AM: Então, quando eu lancei o meu último disco, Incompreensível (2019), foi um disco muito denso, muito pesado assim, ele me levou em um lugar muito complicado na minha própria cabeça, e eu precisei me dar uma pausa, me dar um tempo. Não só pelo que o disco trouxe, mas porque eu já estava há um tempo assim não dando muita bola para minha saúde mental. Então chegou uma hora que isso eclodiu e eu tive que parar.

E essa pausa, logo depois veio a pandemia, e acho que essa pandemia meio que me atravessou um pouco, mas eu já estava afastada dos palcos, e eu resolvi voltar já com um projeto novo, com músicas muito diferentes de Incompreensível, com músicas muito mais solares, muito mais alegres, mais brasilidades assim. E aí procurei a galera do [selo e produtora] Taquetá pra gente trabalhar juntos, e falei pra eles que antes de lançar coisas novas, eu tinha uma certa urgência de resolver essas coisas antigas. Porque essas músicas são as músicas mais ouvidas pelas pessoas, em todas as plataformas, e elas nunca foram gravadas profissionalmente, elas são gravações de celular, de vídeos caseiros.

Então eu comecei a trabalhar, as coisas começaram a acontecer, fazer shows, então eu nunca tive tempo para resolver isso. E eu achei muito importante, já que eu estava voltando, “Pô, então vamos resolver isso. Vamos regravar”, a gente começou a pensar como a gente iria regravar, se a gente faria novos arranjos, colocava outros instrumentos. E aí eu pensei que era melhor a gente regravar do jeito que elas são mesmo, do jeito que era no passado: só eu e o violão. Porque ao mesmo tempo que é uma coisa nova, não é uma coisa nova, é só eu resolvendo essa pendência, e acho que eu merecia isso. Muitos reclamaram já me mandaram mensagem (risos) tinham um carinho por aquelas versões mas eu falei “Gente, não tem como, em 2020 vocês tavam ouvindo um negócio que foi gravado no meu celular em 2012!” (…) Também foi bom para fazer uma ponte com o novo trabalho, porque o último disco tem um som totalmente diferente, experimental, denso, então ia ficar estranho eu lançar uma coisa totalmente diferente.

MS: Sei que deve ter muito de intuição, mas durante esse tempo longe dos palcos, teve algum momento chave em que você percebeu que aquela era a hora certa de retornar para a música?

AM: Quando eu dei a pausa porque eu tive muito medo do palco se tornar uma coisa aversível para mim. Porque eu comecei a ter um processo meio louco assim, um processo de fobia de palco, comecei a ficar meio encanada. Não conseguia ouvir meu disco. Eu fiz um show só de lançamento, eu cancelei toda a turnê de lançamento do disco, e eu falei “Acho que eu vou dar uma pausa, porque se eu não der uma pausa eu nunca mais vou querer subir no palco”, então eu quis dar uma pausa, entender o que tava acontecendo comigo, porque eu tava me sentindo assim para que se fosse possível, eu voltasse.

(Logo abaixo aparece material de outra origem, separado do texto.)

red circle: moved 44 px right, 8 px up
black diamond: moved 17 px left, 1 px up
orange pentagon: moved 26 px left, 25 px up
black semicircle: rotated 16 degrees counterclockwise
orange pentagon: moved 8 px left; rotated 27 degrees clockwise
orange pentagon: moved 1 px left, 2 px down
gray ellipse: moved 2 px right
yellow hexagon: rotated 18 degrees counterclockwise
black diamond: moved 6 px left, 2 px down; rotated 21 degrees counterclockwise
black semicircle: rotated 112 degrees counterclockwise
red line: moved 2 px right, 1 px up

E foi isso que aconteceu, eu comecei a fazer terapia, tomar medicação, comecei a entender o que aconteceu ao longo desses anos porque a gente não conseguia chegar no que tava verdadeiramente acontecendo. E isso começou, essa vontade, esse olhar realmente para o meu trabalho. Porque você passa um tempo você fica muito confuso entre o que você quer fazer, o que você precisa fazer, o que é mercadológico você fazer, o que as pessoas esperam que você faça, e aí surgem muitas comparações do que é ser um artista… eu sou uma pessoa muito simples, uma pessoa do interior, então em algum momento isso começou a me atravessar assim de eu me sentir uma fraude mesmo, do tipo eu sou só uma menina do interior, acho que isso não é para mim. Então acho que eu precisei passar por esse processo de entender o que eu valorizava no meu trabalho, o que era importante de verdade, e eu descobri que o que realmente importava era a conexão que eu tinha com as pessoas. Não importava mais essa neura que eu tinha de sentir que estava sendo avaliada por outros artistas, produtores.

E aí começou essa saudade, de shows, estrada, de fazer música, produzir, então comecei a procurar, inclusive um pouco da pandemia, mas estava acontecendo muita coisa ao mesmo tempo na minha vida então preferi segurar mais um pouquinho. E foi o que aconteceu, passou um tempo e veio a pandemia, e aí eu senti que não podia demorar muito para voltar não.

MS: E como foi para você revisitar essas músicas? Você mencionou que sãso as faixas mais queridas pelos fãs, e super dá pra entender mais ainda agora sua motivação de gravar por ter sido sua motivação de voltar. Porque eu sei que em termos de tempo de carreira você ainda não é um Paul McCartney (risos) e aí começa a enjoar das músicas mais tocadas, mais famosas...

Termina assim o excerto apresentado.